A sample of NH4HS(s) is placed in a 2.61 −L flask containing 0.120 mol NH3(g).
NH4HS(s)⇌NH3(g)+H2S(g) Kp=0.108 at 25∘C
Part A
What will be the total gas pressure when equilibrium is established at 25∘C?
I'm getting P = 1.21atm which is wrong.
Can any1 please help. Thanks
A sample of NH4HS(s) is placed in a 2.61 −L flask containing 0.120 mol NH3(g).
NH4HS(s)⇌NH3(g)+H2S(g) Kp=0.108 at 25∘C
Part A
What will be the total gas pressure when equilibrium is established at 25∘C?
I'm getting P = 1.21atm which is wrong.
Can any1 please help. Thanks
Use PV = nRT and solve for p. That's approx 1.12 but you need a more accurate answer than that.
........NH4HS ==> NH3 + H2S
I.......solid.....1.12....0
C......solid.......+p....+p
E......solid.....1.l2+p...p
Write the expression for Kp, substitute the E line into Kp expression, solve the quadratic for p, then Ptotal = 1.12 + p + p = approx 1.31
WRONG
To find the correct answer, we need to use the equilibrium constant expression and the given information.
Given:
Kp = 0.108
Initial moles of NH3(g) = 0.120 mol
Step 1: Write the balanced equation for the reaction:
NH4HS(s) ⇌ NH3(g) + H2S(g)
Step 2: Set up an ICE table (Initial, Change, Equilibrium) to organize the information. Assume x mol of NH3(g) and H2S(g) are formed at equilibrium.

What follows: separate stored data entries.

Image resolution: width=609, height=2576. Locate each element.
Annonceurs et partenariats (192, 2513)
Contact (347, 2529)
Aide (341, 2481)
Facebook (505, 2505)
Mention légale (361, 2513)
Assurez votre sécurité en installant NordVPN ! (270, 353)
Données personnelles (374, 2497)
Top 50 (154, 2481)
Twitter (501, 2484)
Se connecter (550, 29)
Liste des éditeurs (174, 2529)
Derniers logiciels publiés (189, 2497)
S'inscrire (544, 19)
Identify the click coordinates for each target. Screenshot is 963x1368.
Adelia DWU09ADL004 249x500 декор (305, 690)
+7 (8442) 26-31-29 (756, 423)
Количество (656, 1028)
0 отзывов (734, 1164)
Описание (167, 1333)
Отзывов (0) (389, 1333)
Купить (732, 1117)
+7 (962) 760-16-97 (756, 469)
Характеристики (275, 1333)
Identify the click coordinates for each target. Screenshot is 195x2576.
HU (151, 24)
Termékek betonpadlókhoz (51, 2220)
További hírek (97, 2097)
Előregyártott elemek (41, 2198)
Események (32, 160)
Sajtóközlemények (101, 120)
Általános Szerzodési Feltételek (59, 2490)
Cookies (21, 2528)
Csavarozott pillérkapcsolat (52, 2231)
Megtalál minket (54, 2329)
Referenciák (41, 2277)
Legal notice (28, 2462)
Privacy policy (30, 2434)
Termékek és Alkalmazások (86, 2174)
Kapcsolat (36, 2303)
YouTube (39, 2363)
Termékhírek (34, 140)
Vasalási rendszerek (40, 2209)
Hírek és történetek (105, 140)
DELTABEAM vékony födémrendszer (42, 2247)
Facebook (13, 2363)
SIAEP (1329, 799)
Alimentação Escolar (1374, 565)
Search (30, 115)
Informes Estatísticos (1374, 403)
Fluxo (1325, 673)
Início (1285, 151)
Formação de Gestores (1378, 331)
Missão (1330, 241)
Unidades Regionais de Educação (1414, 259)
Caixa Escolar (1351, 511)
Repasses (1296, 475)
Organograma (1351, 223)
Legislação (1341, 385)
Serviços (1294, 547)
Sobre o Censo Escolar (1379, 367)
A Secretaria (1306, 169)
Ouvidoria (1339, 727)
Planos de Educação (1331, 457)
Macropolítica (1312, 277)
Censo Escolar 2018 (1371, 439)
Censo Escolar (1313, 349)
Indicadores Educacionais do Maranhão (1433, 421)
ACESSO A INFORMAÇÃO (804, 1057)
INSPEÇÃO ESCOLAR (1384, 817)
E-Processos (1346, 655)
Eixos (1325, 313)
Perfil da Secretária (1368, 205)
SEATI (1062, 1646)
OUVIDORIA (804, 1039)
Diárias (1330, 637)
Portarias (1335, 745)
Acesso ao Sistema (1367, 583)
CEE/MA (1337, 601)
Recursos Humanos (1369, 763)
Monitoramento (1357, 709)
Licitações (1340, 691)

NH4HS(s) ⇌ NH3(g) + H2S(g)
Initial: 0 0.120 0
Change: -x +x +x
Equilibrium: 0-x 0.120+x 0+x
Step 3: Use the ideal gas law to relate the partial pressure of NH3(g) to its molar amount:
P(NH3) = (n(NH3)RT)/V
where P is the pressure, n is the number of moles, R is the ideal gas constant (0.0821 L·atm/(mol·K)), T is the temperature in Kelvin, and V is the volume.
P(NH3) = (0.120 mol * 0.0821 L·atm/(mol·K) * 298 K) / 2.61 L
= 2.238 atm
Step 4: Use the equilibrium constant expression to set up the equation:
Kp = (P(NH3) * P(H2S)) / P(NH4HS)
Substitute the values:
0.108 = (2.238 * P(H2S)) / (0.120 - x)
Since x is negligible compared to 0.120, we can approximate the equation to:
0.108 = (2.238 * P(H2S)) / 0.120
Step 5: Rearrange the equation and solve for P(H2S):
P(H2S) = (0.108 * 0.120) / 2.238
= 0.0058 atm
Step 6: Calculate the total gas pressure at equilibrium by summing the individual pressures:
Total pressure = P(NH3) + P(H2S)
= 2.238 atm + 0.0058 atm
= 2.2438 atm or approximately 2.24 atm
Therefore, the correct total gas pressure when equilibrium is established is approximately 2.24 atm.